Thats really good information thanks for sharing. Have you considered pulling out the crankshaft balancer?
I'm really intrigued with what Cedric Smith has done with the left hand side cover on his engine. Its obvious he has removed the starter motor and related junk. it seems he has used a donor rotor and stator and made a custom side cover. It looks as though there is no oil in that side of the engine anymore.
It looks cool as hell, even though you would have to push start the bike all the time. Any one know what rotor and stator he used? Im keen to run a total lose electrical system on my bike, just for the sake of weight reduction as it would make it possible to lose the starter motor and associated parts. Is it possible to make the standard GS electrical system a total lose system?
No matter what i do to it, it's still a GS
It's not how fast your bike is, it's how long you are prepared to hold the throttle on.

moto

#17
Im assuming you want to run total loss on a race bike?

I think you would need to rewire the bike. To get it to work you would need to strip all lights, and anything with a current draw anyway otherwise you would have a huge battery instead of a small battery and alternator.
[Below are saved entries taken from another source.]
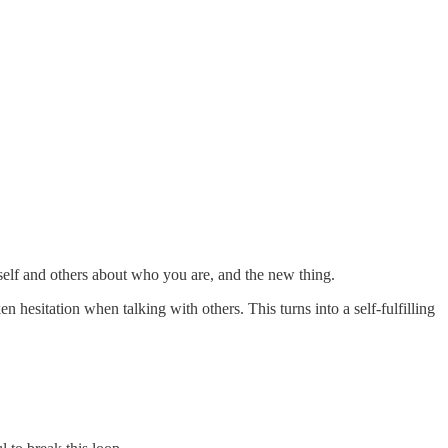
rself and others about who you are, and the new thing.
 hesitation when talking with others. This turns into a self-fulfilling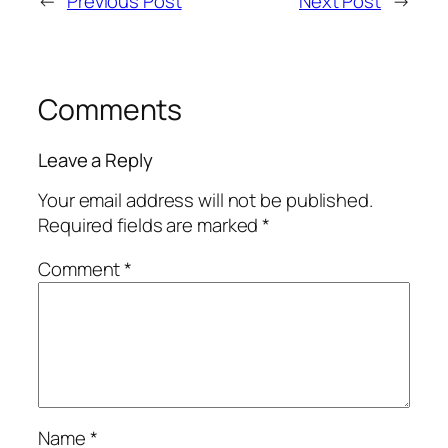
←
Previous Post
Next Post
→
Comments
Leave a Reply
Your email address will not be published.
Required fields are marked
*
Comment
*
Name
*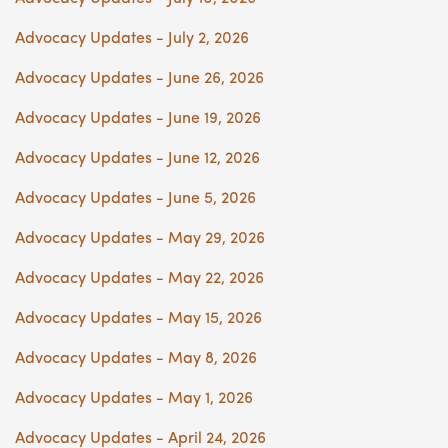
Advocacy Updates - July 2, 2026
Advocacy Updates - June 26, 2026
Advocacy Updates - June 19, 2026
Advocacy Updates - June 12, 2026
Advocacy Updates - June 5, 2026
Advocacy Updates - May 29, 2026
Advocacy Updates - May 22, 2026
Advocacy Updates - May 15, 2026
Advocacy Updates - May 8, 2026
Advocacy Updates - May 1, 2026
Advocacy Updates - April 24, 2026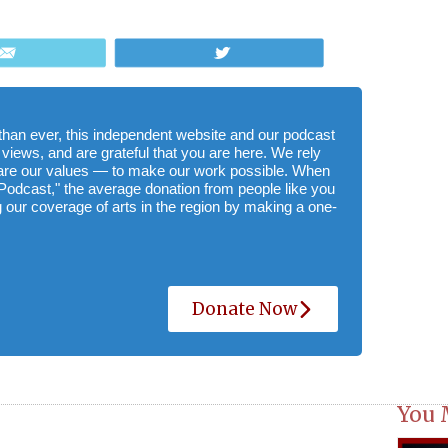
Email
Tweet
e than ever, this independent website and our podcast
 views, and are grateful that you are here. We rely
hare our values — to make our work possible. When
Podcast," the average donation from people like you
 our coverage of arts in the region by making a one-
Donate Now
You 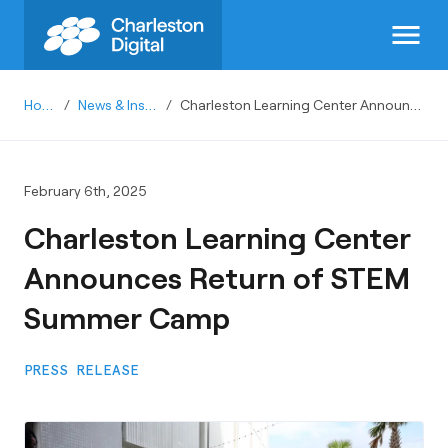
menu
Home
/
News & Insights
/
Charleston Learning Center Announces Return of STEM Summer Camp
February 6th, 2025
Charleston Learning Center
Announces Return of STEM
Summer Camp
PRESS RELEASE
If your considering bump starting you would probably be better switching the battery out for a capacitor and keeping the electrical system standard.  I had that on my CB200, but that had a kicker.

I love my starter motor too much 😂



crackin

I'm sorry moto if i'm derailing your thread because i'm really interested in what you are up to, but i'm going to go total loss on my street bike.
I don;t use it to commute ,only for street racing so i think it will be ok. I'll use two batteries, one for ignition and one for lights.
Back to what Mr smith has on his bike, if he is running total loss then there is no stator behind that rotor. I guess its only there to give the engine some run on, and being smaller than the original GS rotor the engine will spin a bit up quicker.
I'm going to strip my rotor on the week end just a an experiment, and see how the engine behaves and what battery life i can expect. If all goes well i will strip the rest of the crap.
I'm chasing max horsepower and performance from this engine, not fuel economy. Im' going to do a port job soon too. I'm not sure that the head has room for oversize valves but if it does, i'm going to do that too, we'll see.
I'll probably remove the crankshaft balancer as well.
I will start a new thread on my experiences.
Regards Johno
P.S Excuse my lack of grammar and punctuation LOL
No matter what i do to it, it's still a GS
It's not how fast your bike is, it's how long you are prepared to hold the throttle on.

crackin

So I pulled my rotoe and noticed that you have to have oil in the left crank cover. There is no seal on the end of the crank. I can't figure out how Mr smith has done what he's done. He's a pretty clever fella.
No matter what i do to it, it's still a GS
It's not how fast your bike is, it's how long you are prepared to hold the throttle on.